IN THE COURT OF APPEAL OF THE STATE OF CALIFORNIA
SECOND APPELLATE DISTRICT
DIVISION ONE
In re J.D., B334978
a Person Coming Under the (Los Angeles County Juvenile Court Law. Super. Ct. No. 20LJJP00764)
LOS ANGELES COUNTY DEPARTMENT OF CHILDREN AND FAMILY SERVICES,
Plaintiff and Respondent,
v.
Sarah D.,
Defendant and Appellant.
APPEAL from an order of the Superior Court of Los Angeles County, Jennifer W. Baronoff, Judge Pro Tempore. Conditionally affirmed and remanded with instructions. Terence M. Chucas, under appointment by the Court of Appeal, for Defendant and Appellant. Dawyn R. Harrison, County Counsel, Kim Nemoy, Assistant County Counsel, and Peter Ferrera, Deputy County Counsel, for Plaintiff and Respondent. _______________________
Appellant Sarah D. (Mother) appeals from the juvenile court’s order terminating parental rights to her son, J.D., pursuant to Welfare and Institutions Code1 section 366.26. Before the court terminated Mother’s parental rights, it found that there was no reason to know J.D. was an “Indian child,” as defined by the Indian Child Welfare Act of 1978 (ICWA; 25 U.S.C. § 1901 et seq.). Mother does not contest the substantive grounds for termination of her parental rights, but argues we should reverse because the court’s ICWA finding was based on inadequate inquiry. In particular, she claims that although the Los Angeles County Department of Children and Family Services (DCFS) had information that maternal great-great-great grandmother, Sarah N.D., was Cherokee, it failed to provide her name or other identifying information to the Cherokee Nation. The Cherokee Nation responded by letter that it had been provided with only Mother’s and J.D.’s names, familial relationship (i.e., mother and child), and birthdates, and could not “validate or invalidate Cherokee tribal eligibility without more information.” DCFS did not provide further information to the tribe and represented to
1 Subsequent unspecified statutory references are to the Welfare and Institutions Code.

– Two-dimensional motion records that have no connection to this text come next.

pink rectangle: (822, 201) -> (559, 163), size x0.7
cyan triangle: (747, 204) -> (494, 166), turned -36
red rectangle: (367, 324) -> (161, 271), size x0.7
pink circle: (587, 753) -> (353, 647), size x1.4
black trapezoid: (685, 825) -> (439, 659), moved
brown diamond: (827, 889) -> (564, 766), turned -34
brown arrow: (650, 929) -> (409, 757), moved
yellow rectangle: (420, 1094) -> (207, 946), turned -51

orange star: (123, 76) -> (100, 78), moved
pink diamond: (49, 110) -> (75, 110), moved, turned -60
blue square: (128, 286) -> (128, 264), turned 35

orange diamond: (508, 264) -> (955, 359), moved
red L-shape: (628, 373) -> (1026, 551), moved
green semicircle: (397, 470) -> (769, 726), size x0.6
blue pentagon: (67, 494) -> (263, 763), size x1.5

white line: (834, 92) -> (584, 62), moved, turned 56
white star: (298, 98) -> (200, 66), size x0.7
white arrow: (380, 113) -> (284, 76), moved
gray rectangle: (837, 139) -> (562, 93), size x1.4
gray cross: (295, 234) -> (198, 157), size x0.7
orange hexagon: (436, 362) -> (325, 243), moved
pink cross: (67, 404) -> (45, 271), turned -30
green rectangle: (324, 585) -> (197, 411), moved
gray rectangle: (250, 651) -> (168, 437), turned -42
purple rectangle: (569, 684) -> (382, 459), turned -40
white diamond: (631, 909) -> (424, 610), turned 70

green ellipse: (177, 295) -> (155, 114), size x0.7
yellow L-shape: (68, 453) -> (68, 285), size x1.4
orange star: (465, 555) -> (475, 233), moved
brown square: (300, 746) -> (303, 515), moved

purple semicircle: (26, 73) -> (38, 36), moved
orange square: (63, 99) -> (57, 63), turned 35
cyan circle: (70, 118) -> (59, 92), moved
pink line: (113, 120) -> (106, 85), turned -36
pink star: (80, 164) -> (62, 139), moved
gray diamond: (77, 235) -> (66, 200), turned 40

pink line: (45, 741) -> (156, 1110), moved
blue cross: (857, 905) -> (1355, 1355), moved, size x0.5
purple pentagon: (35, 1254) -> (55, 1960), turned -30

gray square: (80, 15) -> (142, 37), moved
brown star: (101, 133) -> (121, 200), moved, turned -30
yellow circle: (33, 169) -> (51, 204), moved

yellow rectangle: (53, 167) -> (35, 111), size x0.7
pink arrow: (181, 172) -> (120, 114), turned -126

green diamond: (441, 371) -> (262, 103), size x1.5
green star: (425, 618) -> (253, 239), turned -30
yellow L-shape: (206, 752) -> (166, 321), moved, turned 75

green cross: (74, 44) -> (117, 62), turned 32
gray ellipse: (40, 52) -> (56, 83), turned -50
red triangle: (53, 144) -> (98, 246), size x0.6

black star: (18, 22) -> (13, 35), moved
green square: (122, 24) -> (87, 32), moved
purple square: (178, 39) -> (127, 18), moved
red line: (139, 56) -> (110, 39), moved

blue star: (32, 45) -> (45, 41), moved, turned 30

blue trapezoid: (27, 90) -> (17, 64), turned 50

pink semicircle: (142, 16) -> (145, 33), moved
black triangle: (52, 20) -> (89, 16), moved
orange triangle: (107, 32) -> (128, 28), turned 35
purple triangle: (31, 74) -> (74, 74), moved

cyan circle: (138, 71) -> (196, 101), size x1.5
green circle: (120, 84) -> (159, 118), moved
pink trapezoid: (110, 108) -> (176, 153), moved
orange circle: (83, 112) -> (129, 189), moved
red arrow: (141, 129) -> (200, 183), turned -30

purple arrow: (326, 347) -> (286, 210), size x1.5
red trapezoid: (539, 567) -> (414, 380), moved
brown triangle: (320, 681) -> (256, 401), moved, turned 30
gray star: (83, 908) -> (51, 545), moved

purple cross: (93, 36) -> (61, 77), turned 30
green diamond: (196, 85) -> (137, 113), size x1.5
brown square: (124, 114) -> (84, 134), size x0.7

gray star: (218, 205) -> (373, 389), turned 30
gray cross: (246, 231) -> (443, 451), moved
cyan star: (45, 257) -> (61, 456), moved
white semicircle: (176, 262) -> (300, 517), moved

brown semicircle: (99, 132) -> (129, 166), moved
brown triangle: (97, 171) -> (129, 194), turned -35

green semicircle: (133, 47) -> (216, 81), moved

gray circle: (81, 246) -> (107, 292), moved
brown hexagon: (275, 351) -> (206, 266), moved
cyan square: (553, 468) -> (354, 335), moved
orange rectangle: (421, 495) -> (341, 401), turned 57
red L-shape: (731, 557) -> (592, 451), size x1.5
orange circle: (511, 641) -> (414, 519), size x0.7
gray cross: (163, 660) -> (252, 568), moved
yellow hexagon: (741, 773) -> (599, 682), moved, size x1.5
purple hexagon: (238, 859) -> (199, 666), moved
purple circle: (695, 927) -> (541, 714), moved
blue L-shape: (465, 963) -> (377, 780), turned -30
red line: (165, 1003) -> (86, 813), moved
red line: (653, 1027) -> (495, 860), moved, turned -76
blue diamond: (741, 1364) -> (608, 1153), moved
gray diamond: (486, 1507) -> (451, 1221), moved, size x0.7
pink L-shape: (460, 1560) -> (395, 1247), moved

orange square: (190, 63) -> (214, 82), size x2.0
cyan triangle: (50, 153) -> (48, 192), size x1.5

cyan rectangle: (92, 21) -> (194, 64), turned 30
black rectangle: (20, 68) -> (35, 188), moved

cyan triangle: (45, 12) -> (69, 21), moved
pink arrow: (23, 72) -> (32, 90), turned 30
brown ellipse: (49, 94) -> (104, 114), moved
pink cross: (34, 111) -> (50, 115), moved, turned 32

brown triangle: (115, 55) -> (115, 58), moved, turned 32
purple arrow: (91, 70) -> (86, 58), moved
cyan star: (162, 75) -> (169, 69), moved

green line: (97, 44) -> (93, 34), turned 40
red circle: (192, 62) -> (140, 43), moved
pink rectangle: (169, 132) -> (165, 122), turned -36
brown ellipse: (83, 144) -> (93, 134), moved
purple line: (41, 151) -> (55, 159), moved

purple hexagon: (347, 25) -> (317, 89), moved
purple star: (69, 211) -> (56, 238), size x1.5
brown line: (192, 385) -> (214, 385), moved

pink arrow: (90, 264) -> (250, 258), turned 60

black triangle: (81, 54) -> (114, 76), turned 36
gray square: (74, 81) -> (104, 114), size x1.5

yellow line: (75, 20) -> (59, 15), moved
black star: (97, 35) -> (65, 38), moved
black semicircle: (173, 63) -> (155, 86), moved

2 the court that the tribe had indicated J.D. was not an Indian child. The court found ICWA did not apply. We agree with Mother that DCFS failed to comply with its ICWA-related obligations and that this failure was prejudicial. We conditionally affirm the juvenile court’s order terminating Mother’s parental rights, vacate the court’s ICWA finding, and remand the matter for compliance with ICWA and related California law. BACKGROUND Because the sole issue on appeal relates to ICWA compliance, we limit our background discussion accordingly. A. Procedural Summary Mother never identified J.D.’s father, and he was not a party to the dependency proceedings. On December 1, 2020, DCFS filed a section 300 petition alleging that Mother’s substance abuse (count b-1) and mental and emotional issues (count b-2) prevented her from adequately supervising, protecting, or providing regular care for J.D. pursuant to subdivision (b)(1). On March 18, 2021, the juvenile court sustained both counts against Mother. It found removal was necessary and ordered J.D. removed from Mother. Mother’s progress towards reunification was not substantial and the court eventually terminated reunification services. On December 8, 2023, the court held a contested section 366.26 hearing, found there was no applicable exception to adoption, and terminated Mother’s parental rights. B. ICWA Related Proceedings Because Mother never identified J.D.’s father, no ICWA inquiry was possible of J.D.’s paternal relatives.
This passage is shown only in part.